Using the entries that follow, establish how many lines contain the word "signs" and give only that figure.

# # # #

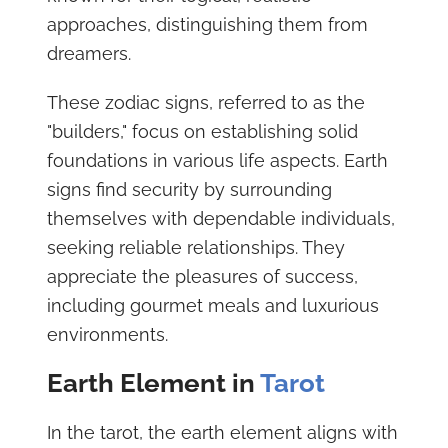
approaches, distinguishing them from
dreamers.
These zodiac signs, referred to as the
"builders," focus on establishing solid
foundations in various life aspects. Earth
signs find security by surrounding
themselves with dependable individuals,
seeking reliable relationships. They
appreciate the pleasures of success,
including gourmet meals and luxurious
environments.
Earth Element in
Tarot
In the tarot, the earth element aligns with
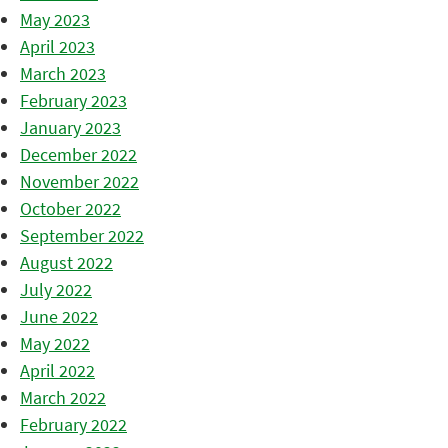
May 2023
April 2023
March 2023
February 2023
January 2023
December 2022
November 2022
October 2022
September 2022
August 2022
July 2022
June 2022
May 2022
April 2022
March 2022
February 2022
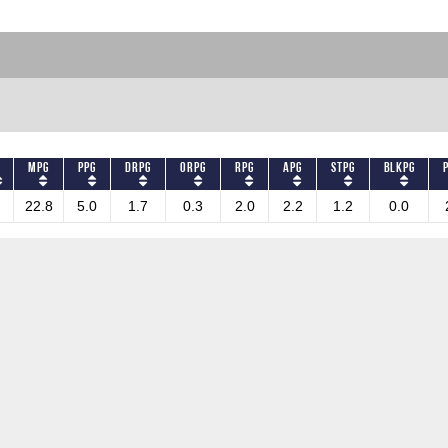
MPG
PPG
DRPG
ORPG
RPG
APG
STPG
BLKPG
22.8
5.0
1.7
0.3
2.0
2.2
1.2
0.0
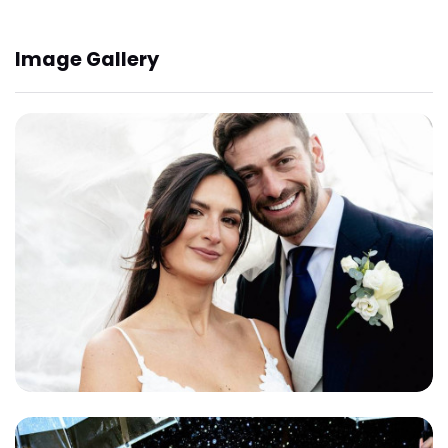
Image Gallery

# # # #

• EXERCISE RESPONSE: 2